Sabah will also face a 14-day Movement Control Order (MCO) that bans travel among the 27 districts from after Friday midnight. Only essential services and travel are allowed.

A targeted lockdown had been introduced earlier this week in four virus hotspot districts in the east coast of Sabah.

On Friday, the term #klustermenteri (ministers' cluster) trended on Twitter following reports of Cabinet ministers and senior politicians not practising self-quarantine on returning from Sabah.

Among those who received flak was Mr Azman Nasrudin, a state executive councillor in Kedah who is a member of Prime Minister Muhyiddin Yassin's Bersatu party.

He had tested positive for the virus and had not self-quarantined before his positive result. His wife, a school teacher, also tested positive, causing her entire school to undergo swab tests.

The Higher Education Ministry also came under fire after it asked all first-year university students in Malaysia to delay registering in person because of the spike in cases.

The undergraduates got the instruction after they had already paid for their accommodation.

Twitter user Lydia Chai posted: "Love how I've packed and packed, ready to finally start my long-awaited degree just for me to unpack everything back. Also lost RM400 for my parents' hostel payment. Thanks, Ministers."

Datuk Seri Ahmad Zahid Hamidi, the chief of Barisan Nasional (BN) - the biggest faction in the ruling federal government- apologised for the spike in infections and admitted it was directly caused by the Sabah polls.

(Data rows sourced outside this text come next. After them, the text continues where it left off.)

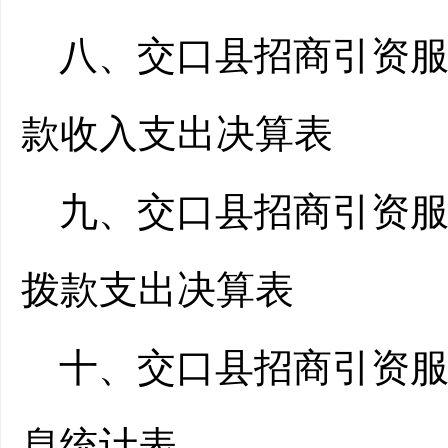
八、交口县招商引资服
款收入支出决算表
九、交口县招商引资服
拨款支出决算表
十、交口县招商引资
息统计表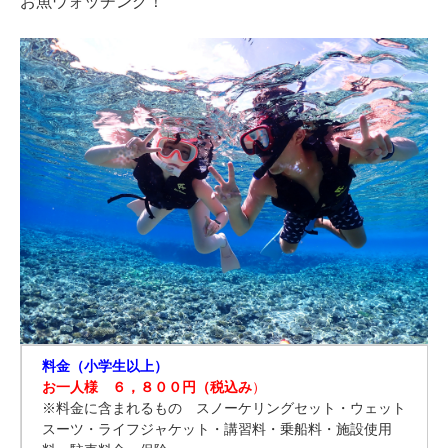
お魚ウォッチング！
料金（小学生以上）
お一人様 ６，８００円（税込み
）
※料金に含まれるもの スノーケリングセット・ウェット
スーツ・ライフジャケット・講習料・乗船料・施設使用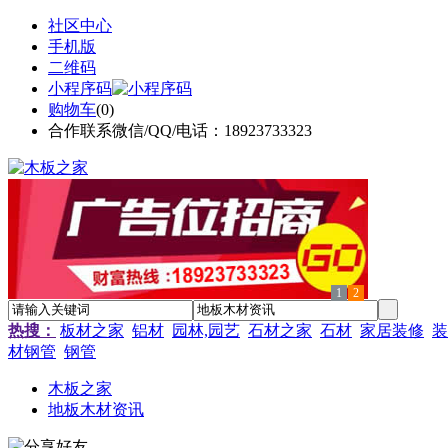
社区中心
手机版
二维码
小程序码
购物车
(
0
)
合作联系微信/QQ/电话：18923733323
1
2
热搜：
板材之家
铝材
园林,园艺
石材之家
石材
家居装修
装
材钢管
钢管
木板之家
地板木材资讯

The election was called after an attempted state government takeover via defections in late July. It led to the dissolution of the state assembly.

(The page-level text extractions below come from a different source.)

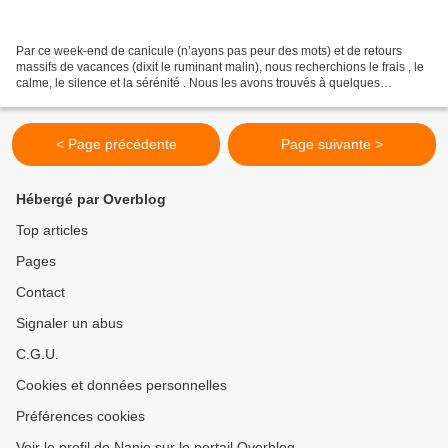
Par ce week-end de canicule (n’ayons pas peur des mots) et de retours
massifs de vacances (dixit le ruminant malin), nous recherchions le frais , le
calme, le silence et la sérénité . Nous les avons trouvés à quelques
encablures de chez nous, dans le...
< Page précédente
Page suivante >
Hébergé par Overblog
Top articles
Pages
Contact
Signaler un abus
C.G.U.
Cookies et données personnelles
Préférences cookies
Voir le profil de Nanie sur le portail Overblog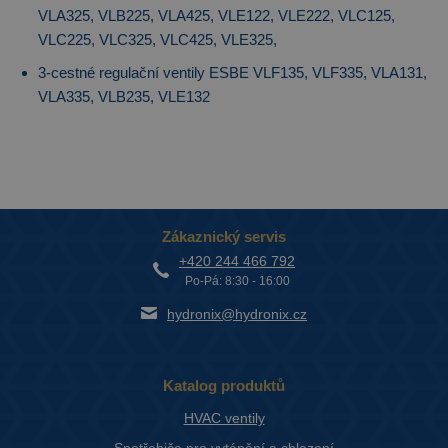
VLA325, VLB225, VLA425, VLE122, VLE222, VLC125,
VLC225, VLC325, VLC425, VLE325,
3-cestné regulační ventily ESBE VLF135, VLF335, VLA131,
VLA335, VLB235, VLE132
Zákaznický servis
+420 244 466 792
Po-Pá: 8:30 - 16:00
hydronix@hydronix.cz
Katalog produktů
HVAC ventily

Cases in Sabah began to spike in early September following the discovery of a prison cluster in Lahad Datu.

The infection spread to neighbouring east coast districts Tawau, Semporna and Kunak, and by the time the election took place on Saturday, Sabah had recorded 85 per cent of all cases in Malaysia over a two-week period.

The state remains a hotspot with 113 cases on Friday. But a new cluster has emerged in Kedah, with 129 cases.

Selangor recorded 31 cases, most of which were linked to those who had returned from Sabah.

Meanwhile, the spike in cases has dampened talk of a possible snap election in Malaysia that PM Muhyiddin had alluded to earlier. On Friday, BN secretary general Annuar Musa said an election should not be held in the near future.